As I listened to the audio there were a few points that I thought would resonate with those serving teens. They include:
- A discussion of new literacies and how teens think about writing in the current web-based social networking era. Rainie mentions a Pew study in which it was discovered that teens consider writing only within the context of what they have to do for school. In teen minds the writing that takes place outside of school-related assignments (text messaging, Facebook wall posting, and so on) is simply communication.
- The idea that users of technology tend to be information ominivores. When interested in a particular topic, instead of performing cursory searches for information, researchers actually dig deep to uncover a wide-variety of information on the topic. (Of course this presupposes an interest in the topic, which is all too often not the case with/for teens when they perform school-related research.)

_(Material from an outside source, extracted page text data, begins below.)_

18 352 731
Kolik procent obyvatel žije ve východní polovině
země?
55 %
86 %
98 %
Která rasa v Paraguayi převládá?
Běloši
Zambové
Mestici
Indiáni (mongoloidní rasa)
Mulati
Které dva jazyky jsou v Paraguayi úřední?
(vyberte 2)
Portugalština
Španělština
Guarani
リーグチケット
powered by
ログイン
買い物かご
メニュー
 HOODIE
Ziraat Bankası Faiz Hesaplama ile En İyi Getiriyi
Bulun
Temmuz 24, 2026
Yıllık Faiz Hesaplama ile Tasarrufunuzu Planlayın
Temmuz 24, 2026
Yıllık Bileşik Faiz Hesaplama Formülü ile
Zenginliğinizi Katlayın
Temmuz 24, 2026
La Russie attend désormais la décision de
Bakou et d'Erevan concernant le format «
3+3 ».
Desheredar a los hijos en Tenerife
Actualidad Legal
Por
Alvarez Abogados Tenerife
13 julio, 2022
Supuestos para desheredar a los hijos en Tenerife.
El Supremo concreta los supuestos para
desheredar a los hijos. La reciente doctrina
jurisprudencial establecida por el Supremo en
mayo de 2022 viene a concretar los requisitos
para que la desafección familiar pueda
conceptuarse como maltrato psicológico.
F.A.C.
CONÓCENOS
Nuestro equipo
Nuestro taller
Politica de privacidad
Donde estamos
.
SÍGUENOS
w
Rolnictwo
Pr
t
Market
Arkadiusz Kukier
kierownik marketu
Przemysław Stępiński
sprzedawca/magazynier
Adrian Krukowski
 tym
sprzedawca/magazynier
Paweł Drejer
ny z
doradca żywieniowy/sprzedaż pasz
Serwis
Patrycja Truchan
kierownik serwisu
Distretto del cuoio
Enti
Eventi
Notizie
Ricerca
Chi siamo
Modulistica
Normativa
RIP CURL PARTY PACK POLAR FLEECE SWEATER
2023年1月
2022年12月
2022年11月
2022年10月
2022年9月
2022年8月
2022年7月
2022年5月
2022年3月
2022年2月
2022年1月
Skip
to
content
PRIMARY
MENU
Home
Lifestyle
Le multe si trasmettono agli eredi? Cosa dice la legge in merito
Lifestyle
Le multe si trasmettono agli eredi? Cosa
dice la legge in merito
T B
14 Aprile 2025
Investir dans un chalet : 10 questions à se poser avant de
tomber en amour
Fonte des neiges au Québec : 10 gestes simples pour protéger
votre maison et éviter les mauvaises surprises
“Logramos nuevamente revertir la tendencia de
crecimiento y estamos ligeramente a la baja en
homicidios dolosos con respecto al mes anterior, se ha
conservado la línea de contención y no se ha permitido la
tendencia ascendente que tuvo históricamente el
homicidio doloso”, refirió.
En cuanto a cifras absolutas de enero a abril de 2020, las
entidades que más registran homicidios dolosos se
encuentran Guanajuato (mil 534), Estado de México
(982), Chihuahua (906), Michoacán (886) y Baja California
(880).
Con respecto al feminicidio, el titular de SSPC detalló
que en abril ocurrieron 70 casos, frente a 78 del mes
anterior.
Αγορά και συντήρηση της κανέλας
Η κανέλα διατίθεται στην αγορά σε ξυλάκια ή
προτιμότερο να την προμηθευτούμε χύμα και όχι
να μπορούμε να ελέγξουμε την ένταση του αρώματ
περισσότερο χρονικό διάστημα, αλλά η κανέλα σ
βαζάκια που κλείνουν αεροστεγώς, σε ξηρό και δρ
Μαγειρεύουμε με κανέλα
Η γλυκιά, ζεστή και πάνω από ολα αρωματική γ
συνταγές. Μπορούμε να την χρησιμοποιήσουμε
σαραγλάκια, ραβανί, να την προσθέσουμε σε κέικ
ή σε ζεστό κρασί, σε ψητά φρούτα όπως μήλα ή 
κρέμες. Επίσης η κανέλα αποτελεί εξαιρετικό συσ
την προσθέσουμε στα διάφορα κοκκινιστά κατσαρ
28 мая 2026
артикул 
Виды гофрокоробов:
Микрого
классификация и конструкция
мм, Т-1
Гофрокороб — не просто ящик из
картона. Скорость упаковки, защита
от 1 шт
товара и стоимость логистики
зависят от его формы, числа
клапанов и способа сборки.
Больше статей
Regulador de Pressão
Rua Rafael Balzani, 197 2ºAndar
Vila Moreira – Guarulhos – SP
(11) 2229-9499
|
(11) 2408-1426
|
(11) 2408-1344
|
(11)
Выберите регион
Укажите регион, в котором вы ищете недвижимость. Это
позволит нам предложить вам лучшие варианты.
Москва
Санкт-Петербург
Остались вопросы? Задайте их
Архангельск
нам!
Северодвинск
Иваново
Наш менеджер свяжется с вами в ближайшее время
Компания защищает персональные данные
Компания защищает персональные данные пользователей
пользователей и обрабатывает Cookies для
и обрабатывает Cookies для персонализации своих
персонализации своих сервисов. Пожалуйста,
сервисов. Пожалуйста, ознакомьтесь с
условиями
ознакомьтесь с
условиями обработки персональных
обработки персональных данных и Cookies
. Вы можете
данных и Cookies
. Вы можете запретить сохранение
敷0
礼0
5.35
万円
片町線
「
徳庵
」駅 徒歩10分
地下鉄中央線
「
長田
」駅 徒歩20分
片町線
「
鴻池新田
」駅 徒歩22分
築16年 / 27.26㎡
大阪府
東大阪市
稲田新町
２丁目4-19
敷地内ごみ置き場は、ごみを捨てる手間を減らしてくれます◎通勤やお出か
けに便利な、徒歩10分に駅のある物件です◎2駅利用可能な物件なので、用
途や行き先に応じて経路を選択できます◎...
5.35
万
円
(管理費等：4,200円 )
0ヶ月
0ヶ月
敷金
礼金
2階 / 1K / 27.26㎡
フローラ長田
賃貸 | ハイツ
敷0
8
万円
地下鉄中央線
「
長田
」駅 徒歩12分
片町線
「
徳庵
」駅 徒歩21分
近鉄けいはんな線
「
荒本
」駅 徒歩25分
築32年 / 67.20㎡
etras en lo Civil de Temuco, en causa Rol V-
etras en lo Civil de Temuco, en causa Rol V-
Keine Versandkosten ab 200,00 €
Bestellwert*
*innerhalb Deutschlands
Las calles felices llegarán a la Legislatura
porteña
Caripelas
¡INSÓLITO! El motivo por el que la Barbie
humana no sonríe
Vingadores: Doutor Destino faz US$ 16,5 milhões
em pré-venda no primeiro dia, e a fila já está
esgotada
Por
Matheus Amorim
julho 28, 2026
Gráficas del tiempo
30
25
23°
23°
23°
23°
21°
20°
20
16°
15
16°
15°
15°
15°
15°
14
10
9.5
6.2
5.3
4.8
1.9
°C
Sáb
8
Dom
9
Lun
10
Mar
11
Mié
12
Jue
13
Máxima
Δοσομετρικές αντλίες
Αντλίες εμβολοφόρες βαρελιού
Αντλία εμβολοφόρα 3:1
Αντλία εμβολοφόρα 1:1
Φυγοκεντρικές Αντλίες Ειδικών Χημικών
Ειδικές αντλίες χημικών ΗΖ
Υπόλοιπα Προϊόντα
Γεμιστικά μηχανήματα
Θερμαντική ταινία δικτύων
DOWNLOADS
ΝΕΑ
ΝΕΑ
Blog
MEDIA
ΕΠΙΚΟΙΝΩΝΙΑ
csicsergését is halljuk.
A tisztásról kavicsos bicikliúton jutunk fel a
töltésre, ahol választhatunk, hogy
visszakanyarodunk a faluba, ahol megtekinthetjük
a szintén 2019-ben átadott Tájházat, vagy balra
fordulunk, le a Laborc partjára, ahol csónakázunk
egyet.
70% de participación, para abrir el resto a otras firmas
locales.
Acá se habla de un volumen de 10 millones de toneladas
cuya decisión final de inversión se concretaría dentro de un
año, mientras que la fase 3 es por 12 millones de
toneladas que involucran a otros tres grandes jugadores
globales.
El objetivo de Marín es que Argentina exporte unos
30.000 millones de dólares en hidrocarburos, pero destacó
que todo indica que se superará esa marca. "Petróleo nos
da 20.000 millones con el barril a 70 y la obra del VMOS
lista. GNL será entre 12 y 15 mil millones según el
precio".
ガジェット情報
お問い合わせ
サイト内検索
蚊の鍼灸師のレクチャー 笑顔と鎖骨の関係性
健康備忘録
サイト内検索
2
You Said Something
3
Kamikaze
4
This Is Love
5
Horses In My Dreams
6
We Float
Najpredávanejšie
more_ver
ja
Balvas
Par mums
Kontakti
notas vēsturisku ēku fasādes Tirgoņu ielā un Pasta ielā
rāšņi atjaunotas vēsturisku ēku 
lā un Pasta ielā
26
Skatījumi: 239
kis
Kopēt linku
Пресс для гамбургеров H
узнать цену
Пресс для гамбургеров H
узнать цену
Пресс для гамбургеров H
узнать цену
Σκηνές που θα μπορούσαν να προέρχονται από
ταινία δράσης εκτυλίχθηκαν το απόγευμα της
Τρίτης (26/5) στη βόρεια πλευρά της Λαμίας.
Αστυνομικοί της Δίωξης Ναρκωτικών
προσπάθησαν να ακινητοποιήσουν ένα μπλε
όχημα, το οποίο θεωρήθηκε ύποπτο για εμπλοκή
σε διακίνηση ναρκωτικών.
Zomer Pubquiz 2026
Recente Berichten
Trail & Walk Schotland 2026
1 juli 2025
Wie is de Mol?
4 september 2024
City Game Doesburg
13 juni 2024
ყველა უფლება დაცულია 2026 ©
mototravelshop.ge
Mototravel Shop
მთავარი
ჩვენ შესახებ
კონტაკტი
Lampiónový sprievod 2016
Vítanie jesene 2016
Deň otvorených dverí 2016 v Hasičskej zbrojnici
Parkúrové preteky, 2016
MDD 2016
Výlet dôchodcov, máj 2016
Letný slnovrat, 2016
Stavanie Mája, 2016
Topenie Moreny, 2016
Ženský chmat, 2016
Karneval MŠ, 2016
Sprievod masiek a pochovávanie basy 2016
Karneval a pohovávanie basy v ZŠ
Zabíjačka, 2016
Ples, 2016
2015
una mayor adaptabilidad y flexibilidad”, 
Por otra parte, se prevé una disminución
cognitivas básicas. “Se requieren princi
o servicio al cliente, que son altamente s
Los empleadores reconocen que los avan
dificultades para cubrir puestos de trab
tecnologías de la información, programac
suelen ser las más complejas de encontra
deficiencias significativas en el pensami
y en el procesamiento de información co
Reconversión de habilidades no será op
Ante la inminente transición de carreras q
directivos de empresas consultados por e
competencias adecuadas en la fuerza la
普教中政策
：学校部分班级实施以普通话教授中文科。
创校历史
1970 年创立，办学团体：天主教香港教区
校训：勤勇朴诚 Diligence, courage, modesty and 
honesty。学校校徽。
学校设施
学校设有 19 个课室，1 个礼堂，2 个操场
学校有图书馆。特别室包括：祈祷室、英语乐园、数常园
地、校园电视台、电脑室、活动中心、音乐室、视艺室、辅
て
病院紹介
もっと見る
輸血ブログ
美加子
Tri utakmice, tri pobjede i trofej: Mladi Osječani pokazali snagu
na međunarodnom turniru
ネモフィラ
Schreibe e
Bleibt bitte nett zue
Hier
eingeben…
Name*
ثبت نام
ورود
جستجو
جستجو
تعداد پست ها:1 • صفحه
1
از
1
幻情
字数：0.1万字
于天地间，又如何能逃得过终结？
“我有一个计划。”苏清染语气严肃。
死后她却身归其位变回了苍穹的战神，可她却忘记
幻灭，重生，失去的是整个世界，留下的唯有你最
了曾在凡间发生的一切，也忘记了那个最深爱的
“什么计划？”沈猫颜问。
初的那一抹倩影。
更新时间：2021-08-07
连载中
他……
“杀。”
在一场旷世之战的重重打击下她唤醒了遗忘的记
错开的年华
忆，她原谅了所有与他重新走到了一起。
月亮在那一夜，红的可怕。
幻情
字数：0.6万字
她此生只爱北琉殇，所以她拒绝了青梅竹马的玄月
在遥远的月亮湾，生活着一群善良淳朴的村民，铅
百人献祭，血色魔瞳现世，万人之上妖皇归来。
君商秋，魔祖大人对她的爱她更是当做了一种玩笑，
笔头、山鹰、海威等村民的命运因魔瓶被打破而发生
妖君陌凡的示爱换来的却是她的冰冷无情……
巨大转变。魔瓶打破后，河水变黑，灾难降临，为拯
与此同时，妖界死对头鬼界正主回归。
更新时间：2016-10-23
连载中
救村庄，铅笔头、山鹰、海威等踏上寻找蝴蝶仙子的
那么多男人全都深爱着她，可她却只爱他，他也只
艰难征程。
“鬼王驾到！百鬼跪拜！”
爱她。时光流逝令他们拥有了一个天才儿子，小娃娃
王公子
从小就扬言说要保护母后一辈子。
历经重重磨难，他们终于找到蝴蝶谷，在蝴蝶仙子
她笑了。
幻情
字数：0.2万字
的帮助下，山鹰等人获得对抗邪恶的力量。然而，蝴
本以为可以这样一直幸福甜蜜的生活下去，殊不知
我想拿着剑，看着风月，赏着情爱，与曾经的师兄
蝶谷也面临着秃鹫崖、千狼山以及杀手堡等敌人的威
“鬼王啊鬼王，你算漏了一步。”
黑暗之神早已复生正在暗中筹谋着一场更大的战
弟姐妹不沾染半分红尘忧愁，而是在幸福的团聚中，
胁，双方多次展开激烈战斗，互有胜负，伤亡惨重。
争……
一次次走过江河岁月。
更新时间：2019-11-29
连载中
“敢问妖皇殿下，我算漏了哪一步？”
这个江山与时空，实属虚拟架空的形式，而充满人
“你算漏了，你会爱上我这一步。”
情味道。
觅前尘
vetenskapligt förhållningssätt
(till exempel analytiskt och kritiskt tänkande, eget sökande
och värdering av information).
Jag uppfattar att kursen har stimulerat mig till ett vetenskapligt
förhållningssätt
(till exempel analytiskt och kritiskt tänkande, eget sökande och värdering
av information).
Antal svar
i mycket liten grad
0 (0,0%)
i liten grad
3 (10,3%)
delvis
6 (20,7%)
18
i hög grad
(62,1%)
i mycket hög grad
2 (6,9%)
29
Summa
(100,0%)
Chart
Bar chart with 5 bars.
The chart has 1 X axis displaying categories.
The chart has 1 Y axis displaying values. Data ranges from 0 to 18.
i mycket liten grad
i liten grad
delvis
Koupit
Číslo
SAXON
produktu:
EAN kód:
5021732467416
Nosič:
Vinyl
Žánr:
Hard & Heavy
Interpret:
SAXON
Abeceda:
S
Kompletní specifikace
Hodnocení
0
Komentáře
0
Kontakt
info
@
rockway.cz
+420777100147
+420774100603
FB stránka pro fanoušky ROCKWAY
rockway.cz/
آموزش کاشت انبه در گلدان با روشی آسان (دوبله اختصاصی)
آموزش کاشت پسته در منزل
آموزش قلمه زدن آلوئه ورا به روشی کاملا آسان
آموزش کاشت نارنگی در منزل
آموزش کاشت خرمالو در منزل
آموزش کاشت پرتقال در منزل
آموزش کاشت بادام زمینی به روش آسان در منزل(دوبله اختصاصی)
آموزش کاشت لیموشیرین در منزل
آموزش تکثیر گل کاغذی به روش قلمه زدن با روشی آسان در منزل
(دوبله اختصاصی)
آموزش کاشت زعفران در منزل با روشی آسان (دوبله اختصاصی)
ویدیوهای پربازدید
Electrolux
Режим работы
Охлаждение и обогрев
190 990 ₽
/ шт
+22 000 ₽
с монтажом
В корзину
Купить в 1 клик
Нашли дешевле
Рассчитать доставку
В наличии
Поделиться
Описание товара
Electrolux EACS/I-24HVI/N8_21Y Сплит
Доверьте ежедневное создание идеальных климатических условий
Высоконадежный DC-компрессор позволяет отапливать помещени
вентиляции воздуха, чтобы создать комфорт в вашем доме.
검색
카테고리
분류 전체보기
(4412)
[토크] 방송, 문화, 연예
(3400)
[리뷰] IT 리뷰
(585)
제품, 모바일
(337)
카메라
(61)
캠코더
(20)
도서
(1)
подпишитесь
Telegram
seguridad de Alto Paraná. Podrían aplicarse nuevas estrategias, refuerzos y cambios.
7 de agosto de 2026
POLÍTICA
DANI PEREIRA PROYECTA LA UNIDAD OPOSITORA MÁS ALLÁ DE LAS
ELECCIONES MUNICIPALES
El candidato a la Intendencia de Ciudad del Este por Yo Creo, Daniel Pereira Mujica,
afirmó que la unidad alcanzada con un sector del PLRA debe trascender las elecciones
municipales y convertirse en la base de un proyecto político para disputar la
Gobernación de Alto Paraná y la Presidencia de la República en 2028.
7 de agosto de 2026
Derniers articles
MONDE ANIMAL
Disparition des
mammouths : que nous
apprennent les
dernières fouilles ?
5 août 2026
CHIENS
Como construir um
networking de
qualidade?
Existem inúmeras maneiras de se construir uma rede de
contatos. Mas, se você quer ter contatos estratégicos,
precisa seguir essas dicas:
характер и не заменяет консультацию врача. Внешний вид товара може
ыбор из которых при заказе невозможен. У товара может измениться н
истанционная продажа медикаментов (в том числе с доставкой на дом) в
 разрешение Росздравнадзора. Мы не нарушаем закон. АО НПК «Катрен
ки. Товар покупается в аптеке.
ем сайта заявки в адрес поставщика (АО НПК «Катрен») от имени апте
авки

- The fact that social networking does not make introverts more introverted, nor does it remove all desire for social contact for those who are active in virtual social networks. Rainie highlights the fact that social networks simply extend our ability and capacity to connect with people in face-to-face and virtual ways.
During the conversation as Brooke Gladstone listened to Rainie discuss the changes occurring in society as a result of technology – particularly in the area of literacies – she said to Rainie, and I’m paraphrasing, “And our response to these changes should be C’est la Vie?” with Rainie’s ultimate response being, “Yes, C’est la Vie.”
It’s true, technology is changing the way that teens, and others, communicate and connect. We as librarians serving teens need to take this C’est la Vie approach in order to be relevant and keep up.
Listen to the conversation between Gladstone and Rainie and have others with whom you work listen as well. You and they will hear a balanced and well-formed dialog about the impact technology is having on the lives of those you serve.